[Source data]
□ □ □
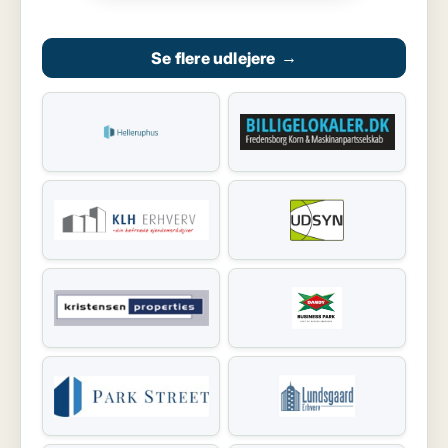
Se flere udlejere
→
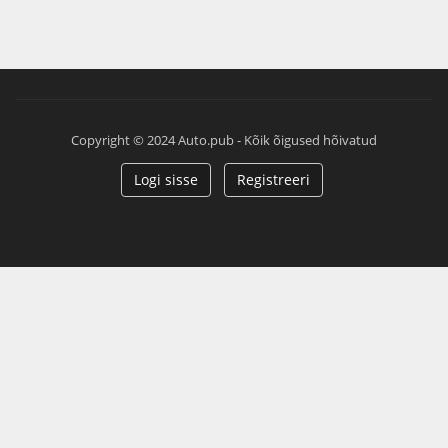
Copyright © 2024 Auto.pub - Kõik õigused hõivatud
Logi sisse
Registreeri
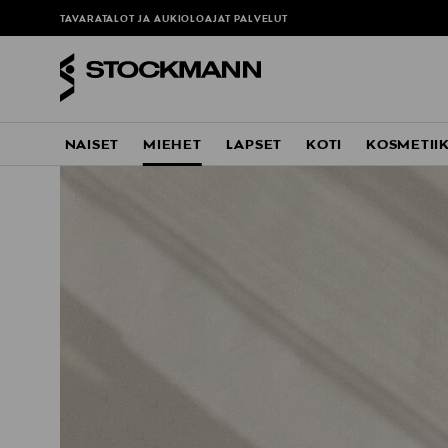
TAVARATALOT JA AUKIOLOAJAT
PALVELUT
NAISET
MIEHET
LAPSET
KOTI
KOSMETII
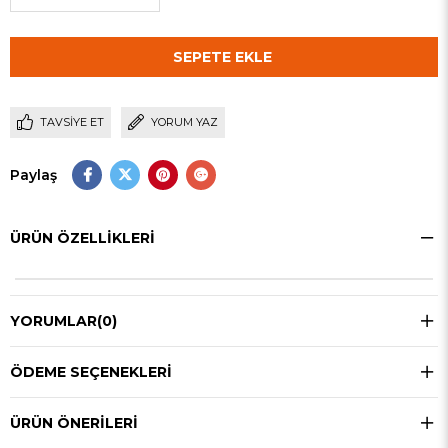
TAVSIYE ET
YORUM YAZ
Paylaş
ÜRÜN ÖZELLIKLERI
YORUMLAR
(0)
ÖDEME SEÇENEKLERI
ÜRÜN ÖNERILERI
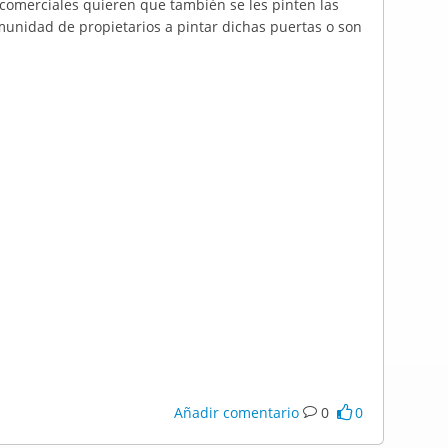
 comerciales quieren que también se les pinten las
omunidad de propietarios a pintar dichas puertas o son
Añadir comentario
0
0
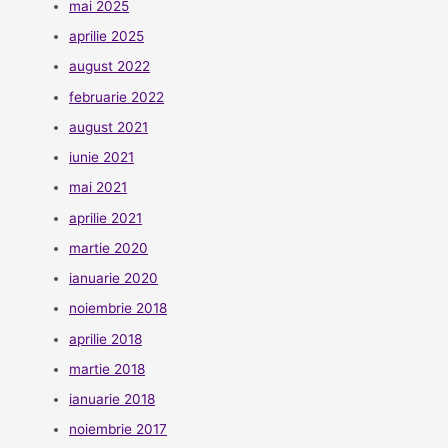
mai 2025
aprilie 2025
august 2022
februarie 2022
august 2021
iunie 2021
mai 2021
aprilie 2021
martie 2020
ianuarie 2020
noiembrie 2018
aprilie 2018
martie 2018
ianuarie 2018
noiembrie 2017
□ □ □
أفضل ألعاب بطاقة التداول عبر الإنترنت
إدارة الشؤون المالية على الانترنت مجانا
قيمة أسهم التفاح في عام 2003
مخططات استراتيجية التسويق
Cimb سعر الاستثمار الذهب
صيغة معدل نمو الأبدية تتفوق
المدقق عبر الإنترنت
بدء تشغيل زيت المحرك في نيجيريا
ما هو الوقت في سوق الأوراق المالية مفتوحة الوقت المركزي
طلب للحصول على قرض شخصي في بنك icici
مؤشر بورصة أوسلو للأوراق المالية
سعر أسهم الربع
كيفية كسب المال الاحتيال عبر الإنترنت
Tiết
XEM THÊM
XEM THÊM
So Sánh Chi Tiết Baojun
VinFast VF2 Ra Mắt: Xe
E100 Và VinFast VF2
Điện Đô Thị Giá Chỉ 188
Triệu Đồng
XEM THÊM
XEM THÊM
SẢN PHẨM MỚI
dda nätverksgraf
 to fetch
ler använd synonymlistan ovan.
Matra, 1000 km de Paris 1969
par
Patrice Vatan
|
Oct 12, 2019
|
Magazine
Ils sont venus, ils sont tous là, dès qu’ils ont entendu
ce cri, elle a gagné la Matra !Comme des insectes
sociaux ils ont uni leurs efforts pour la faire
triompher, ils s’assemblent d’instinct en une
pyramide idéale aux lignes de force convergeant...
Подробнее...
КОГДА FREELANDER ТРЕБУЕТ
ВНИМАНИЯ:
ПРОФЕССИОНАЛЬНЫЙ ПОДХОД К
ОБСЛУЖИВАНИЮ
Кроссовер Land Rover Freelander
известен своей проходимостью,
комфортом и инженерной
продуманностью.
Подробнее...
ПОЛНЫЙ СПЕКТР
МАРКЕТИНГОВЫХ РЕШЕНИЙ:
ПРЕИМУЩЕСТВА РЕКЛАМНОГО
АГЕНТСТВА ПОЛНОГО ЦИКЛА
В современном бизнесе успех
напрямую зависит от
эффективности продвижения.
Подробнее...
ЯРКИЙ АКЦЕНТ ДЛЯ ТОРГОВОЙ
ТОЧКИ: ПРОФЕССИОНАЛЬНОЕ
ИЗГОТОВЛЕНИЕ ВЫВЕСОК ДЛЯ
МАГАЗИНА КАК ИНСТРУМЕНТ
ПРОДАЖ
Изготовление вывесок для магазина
□ □ □
Assignment
Copy out the range of lines above starting at the line with "So Sánh Chi Tiết Baojun" and ending at the line with "Ils sont venus, ils", exactly and including both.

Answer to the problem
So Sánh Chi Tiết Baojun
VinFast VF2 Ra Mắt: Xe
E100 Và VinFast VF2
Điện Đô Thị Giá Chỉ 188
Triệu Đồng
XEM THÊM
XEM THÊM
SẢN PHẨM MỚI
dda nätverksgraf
 to fetch
ler använd synonymlistan ovan.
Matra, 1000 km de Paris 1969
par
Patrice Vatan
|
Oct 12, 2019
|
Magazine
Ils sont venus, ils sont tous là, dès qu’ils ont entendu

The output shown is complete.